→ YOUR GOAL: Using the records below, copy exactly the part that opens with the line holding "A handy aluminum upper handle;" and closes with the line holding "You have just", minus the pictures.

+++

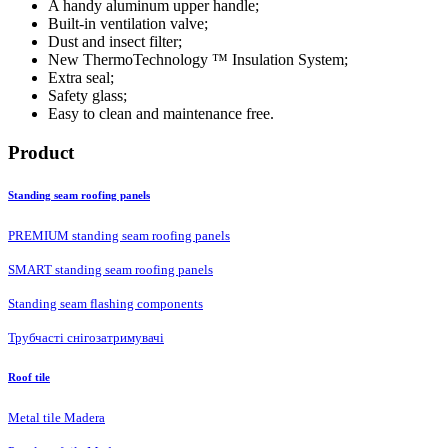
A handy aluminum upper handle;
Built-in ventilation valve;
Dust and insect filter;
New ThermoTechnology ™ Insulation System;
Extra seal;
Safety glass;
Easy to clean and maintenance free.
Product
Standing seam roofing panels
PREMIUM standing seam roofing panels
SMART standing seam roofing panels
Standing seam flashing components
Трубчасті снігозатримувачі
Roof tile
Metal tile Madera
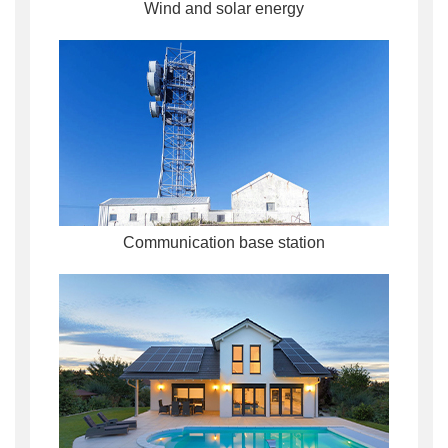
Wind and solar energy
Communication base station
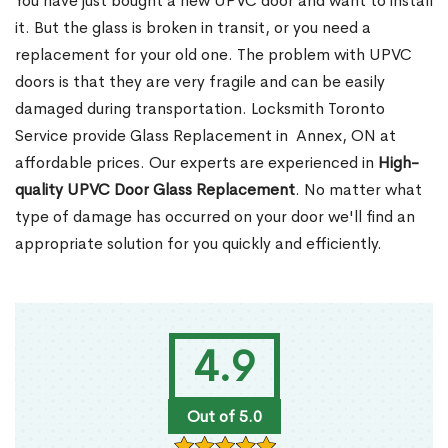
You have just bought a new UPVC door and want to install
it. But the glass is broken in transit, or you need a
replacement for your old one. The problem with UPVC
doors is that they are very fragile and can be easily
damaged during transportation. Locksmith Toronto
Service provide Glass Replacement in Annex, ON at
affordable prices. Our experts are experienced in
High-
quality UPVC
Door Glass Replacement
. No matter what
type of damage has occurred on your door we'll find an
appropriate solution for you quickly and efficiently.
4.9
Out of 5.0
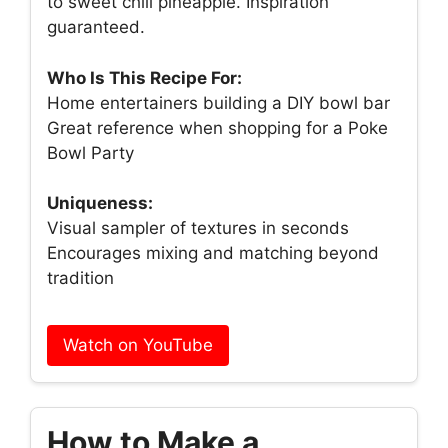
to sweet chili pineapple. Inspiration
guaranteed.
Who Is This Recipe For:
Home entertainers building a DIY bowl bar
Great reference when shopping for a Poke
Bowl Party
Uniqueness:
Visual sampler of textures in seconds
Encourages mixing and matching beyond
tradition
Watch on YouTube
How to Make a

+++

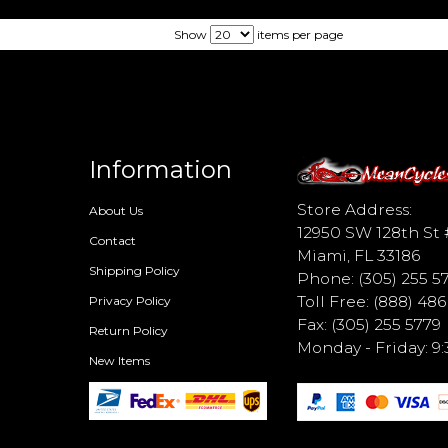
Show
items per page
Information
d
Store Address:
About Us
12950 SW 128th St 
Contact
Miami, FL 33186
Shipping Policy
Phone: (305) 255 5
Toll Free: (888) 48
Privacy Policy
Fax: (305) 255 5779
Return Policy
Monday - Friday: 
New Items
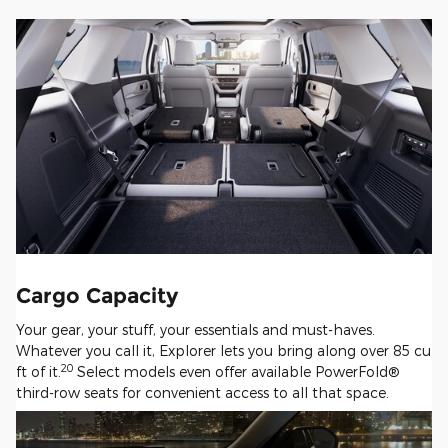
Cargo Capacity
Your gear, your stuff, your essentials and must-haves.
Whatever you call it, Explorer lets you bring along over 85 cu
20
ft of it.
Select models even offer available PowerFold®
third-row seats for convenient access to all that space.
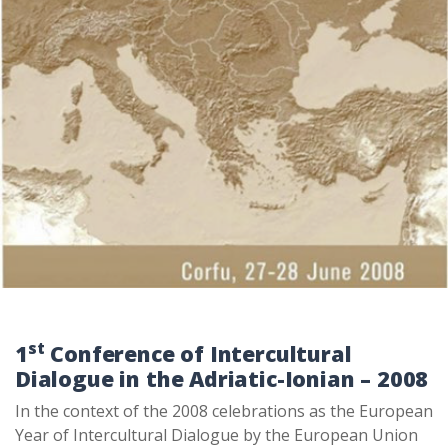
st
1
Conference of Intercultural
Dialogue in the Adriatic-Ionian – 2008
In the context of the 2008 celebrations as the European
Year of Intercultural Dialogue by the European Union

+++

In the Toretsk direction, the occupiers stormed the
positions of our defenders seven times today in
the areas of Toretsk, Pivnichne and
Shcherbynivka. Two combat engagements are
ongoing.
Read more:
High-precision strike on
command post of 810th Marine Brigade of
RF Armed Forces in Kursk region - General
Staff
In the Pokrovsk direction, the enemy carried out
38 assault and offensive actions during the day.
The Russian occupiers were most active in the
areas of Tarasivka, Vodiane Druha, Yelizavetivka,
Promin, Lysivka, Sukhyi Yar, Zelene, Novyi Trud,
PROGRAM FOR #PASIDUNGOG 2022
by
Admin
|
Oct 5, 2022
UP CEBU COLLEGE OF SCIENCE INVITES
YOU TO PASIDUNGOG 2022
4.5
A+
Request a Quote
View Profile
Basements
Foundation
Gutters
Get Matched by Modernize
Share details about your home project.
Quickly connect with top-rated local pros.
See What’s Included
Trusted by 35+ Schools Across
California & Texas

+++

→ REPLY TO THE EXERCISE:
A handy aluminum upper handle;
Built-in ventilation valve;
Dust and insect filter;
New ThermoTechnology ™ Insulation System;
Extra seal;
Safety glass;
Easy to clean and maintenance free.
Product
Standing seam roofing panels
PREMIUM standing seam roofing panels
SMART standing seam roofing panels
Standing seam flashing components
Трубчасті снігозатримувачі
Roof tile
Metal tile Madera
Wind and solar energy
Communication base station
You have just bought a new UPVC door and want to install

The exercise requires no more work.